■ **GOAL OF THE EXERCISE**: Give again only those lines from the start of the entries through the line holding "29 Juli 2026", leaving them as they are.

(Extracted page text data)
==================================================

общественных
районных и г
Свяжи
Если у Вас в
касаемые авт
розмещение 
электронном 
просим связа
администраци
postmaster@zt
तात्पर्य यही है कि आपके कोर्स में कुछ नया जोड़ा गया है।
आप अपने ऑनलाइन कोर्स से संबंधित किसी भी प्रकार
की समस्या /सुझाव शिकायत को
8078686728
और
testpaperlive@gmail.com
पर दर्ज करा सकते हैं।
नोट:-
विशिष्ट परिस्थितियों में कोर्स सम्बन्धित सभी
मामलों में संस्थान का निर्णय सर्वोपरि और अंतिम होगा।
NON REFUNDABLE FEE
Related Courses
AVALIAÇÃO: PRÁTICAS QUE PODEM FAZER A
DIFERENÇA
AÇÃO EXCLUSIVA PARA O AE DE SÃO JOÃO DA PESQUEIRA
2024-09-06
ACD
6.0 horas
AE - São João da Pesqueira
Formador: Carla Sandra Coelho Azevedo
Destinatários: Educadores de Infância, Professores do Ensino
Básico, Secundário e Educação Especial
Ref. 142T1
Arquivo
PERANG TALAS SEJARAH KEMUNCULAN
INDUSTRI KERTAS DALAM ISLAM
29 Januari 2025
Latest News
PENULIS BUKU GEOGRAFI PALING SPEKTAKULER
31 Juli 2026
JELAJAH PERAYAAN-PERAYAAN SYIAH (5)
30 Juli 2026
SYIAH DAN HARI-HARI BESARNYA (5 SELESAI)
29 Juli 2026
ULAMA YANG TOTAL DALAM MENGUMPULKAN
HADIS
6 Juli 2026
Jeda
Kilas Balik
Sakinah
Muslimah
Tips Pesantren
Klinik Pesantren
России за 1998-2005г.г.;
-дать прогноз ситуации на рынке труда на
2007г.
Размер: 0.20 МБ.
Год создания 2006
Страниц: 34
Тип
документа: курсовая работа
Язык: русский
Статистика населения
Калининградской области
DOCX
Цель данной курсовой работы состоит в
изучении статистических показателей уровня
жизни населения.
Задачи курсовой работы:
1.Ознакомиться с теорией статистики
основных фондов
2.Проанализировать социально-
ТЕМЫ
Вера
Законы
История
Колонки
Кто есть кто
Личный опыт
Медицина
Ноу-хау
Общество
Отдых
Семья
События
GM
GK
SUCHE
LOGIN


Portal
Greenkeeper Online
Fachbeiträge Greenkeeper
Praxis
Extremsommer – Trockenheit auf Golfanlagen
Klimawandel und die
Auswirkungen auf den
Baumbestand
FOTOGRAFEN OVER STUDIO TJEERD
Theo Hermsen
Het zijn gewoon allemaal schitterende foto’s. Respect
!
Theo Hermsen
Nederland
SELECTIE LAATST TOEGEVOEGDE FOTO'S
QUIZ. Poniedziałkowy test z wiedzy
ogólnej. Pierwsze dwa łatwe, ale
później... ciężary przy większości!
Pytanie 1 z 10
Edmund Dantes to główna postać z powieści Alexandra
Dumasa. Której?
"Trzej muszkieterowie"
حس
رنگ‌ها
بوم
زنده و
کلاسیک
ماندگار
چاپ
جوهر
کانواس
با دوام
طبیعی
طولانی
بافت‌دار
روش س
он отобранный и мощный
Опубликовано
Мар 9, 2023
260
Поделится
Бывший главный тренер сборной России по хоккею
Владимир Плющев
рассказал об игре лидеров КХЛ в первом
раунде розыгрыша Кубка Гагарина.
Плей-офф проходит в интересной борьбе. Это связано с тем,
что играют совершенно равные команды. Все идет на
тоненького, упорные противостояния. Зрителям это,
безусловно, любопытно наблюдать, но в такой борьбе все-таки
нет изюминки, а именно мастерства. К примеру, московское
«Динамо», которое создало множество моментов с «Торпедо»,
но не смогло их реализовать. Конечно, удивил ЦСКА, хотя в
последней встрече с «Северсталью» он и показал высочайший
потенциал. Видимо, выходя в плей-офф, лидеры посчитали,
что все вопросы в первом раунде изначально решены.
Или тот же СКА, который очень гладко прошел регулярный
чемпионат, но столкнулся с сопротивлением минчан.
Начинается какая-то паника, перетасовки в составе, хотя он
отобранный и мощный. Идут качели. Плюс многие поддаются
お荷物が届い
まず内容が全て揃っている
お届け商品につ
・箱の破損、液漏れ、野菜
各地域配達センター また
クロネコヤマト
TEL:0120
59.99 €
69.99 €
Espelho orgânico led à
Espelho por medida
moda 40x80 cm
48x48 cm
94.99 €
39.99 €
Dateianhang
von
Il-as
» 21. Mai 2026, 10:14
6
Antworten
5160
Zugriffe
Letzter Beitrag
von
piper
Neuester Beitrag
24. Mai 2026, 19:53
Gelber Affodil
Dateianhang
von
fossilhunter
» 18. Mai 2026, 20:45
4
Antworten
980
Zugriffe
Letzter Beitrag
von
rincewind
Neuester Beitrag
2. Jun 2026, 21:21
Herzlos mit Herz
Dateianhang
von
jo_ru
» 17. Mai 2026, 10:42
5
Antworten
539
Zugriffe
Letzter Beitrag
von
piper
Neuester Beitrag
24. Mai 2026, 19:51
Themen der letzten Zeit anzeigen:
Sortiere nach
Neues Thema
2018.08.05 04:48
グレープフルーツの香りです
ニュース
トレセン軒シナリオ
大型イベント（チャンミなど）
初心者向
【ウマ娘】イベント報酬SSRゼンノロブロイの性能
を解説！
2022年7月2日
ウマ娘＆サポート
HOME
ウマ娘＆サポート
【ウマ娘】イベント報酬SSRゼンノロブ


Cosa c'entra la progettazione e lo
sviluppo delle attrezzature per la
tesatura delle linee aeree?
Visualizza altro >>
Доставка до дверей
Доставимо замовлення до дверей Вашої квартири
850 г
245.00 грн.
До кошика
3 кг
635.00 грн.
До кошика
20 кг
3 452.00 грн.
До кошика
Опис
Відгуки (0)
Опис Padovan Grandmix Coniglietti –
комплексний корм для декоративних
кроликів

==================================================

■ **OUTPUT BELOW**:
общественных
районных и г
Свяжи
Если у Вас в
касаемые авт
розмещение 
электронном 
просим связа
администраци
postmaster@zt
तात्पर्य यही है कि आपके कोर्स में कुछ नया जोड़ा गया है।
आप अपने ऑनलाइन कोर्स से संबंधित किसी भी प्रकार
की समस्या /सुझाव शिकायत को
8078686728
और
testpaperlive@gmail.com
पर दर्ज करा सकते हैं।
नोट:-
विशिष्ट परिस्थितियों में कोर्स सम्बन्धित सभी
मामलों में संस्थान का निर्णय सर्वोपरि और अंतिम होगा।
NON REFUNDABLE FEE
Related Courses
AVALIAÇÃO: PRÁTICAS QUE PODEM FAZER A
DIFERENÇA
AÇÃO EXCLUSIVA PARA O AE DE SÃO JOÃO DA PESQUEIRA
2024-09-06
ACD
6.0 horas
AE - São João da Pesqueira
Formador: Carla Sandra Coelho Azevedo
Destinatários: Educadores de Infância, Professores do Ensino
Básico, Secundário e Educação Especial
Ref. 142T1
Arquivo
PERANG TALAS SEJARAH KEMUNCULAN
INDUSTRI KERTAS DALAM ISLAM
29 Januari 2025
Latest News
PENULIS BUKU GEOGRAFI PALING SPEKTAKULER
31 Juli 2026
JELAJAH PERAYAAN-PERAYAAN SYIAH (5)
30 Juli 2026
SYIAH DAN HARI-HARI BESARNYA (5 SELESAI)
29 Juli 2026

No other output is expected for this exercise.